Instructions for the task: Set the data down again, exactly as it reads, but without the pictures.

Material for this exercise:
BEGIN

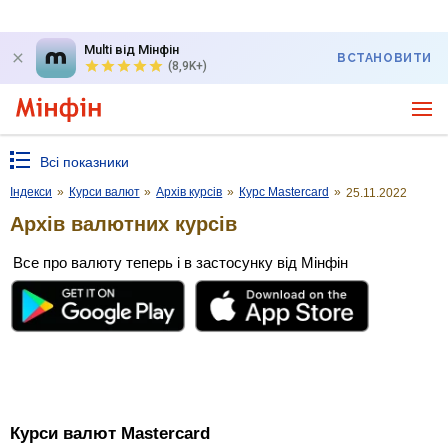
Multi від Мінфін
ВСТАНОВИТИ
(8,9K+)
Всі показники
Індекси
»
Курси валют
»
Архів курсів
»
Курс Mastercard
»
25.11.2022
Архів валютних курсів
Все про валюту теперь і в застосунку від Мінфін
Курси валют Mastercard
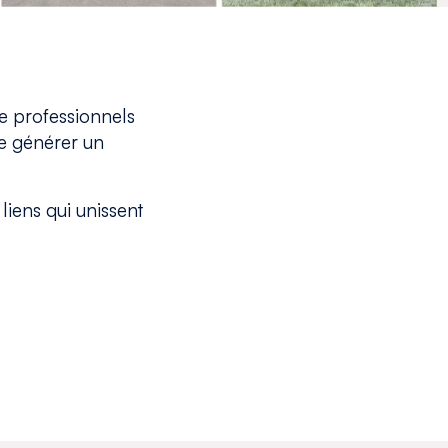
e professionnels
de générer un
liens qui unissent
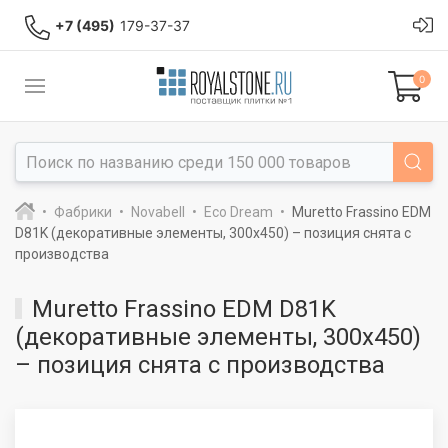
+7 (495)
179-37-37
0
Фабрики
Novabell
Eco Dream
Muretto Frassino EDM
D81K (декоративные элементы, 300x450) – позиция снята с
производства
Muretto Frassino EDM D81K
(декоративные элементы, 300x450)
– позиция снята с производства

END

Result for this task:
Multi від Мінфін
ВСТАНОВИТИ
(8,9K+)
Всі показники
Індекси
»
Курси валют
»
Архів курсів
»
Курс Mastercard
»
25.11.2022
Архів валютних курсів
Все про валюту теперь і в застосунку від Мінфін
Курси валют Mastercard
e professionnels
de générer un
liens qui unissent
+7 (495)
179-37-37
0
Фабрики
Novabell
Eco Dream
Muretto Frassino EDM
D81K (декоративные элементы, 300x450) – позиция снята с
производства
Muretto Frassino EDM D81K
(декоративные элементы, 300x450)
– позиция снята с производства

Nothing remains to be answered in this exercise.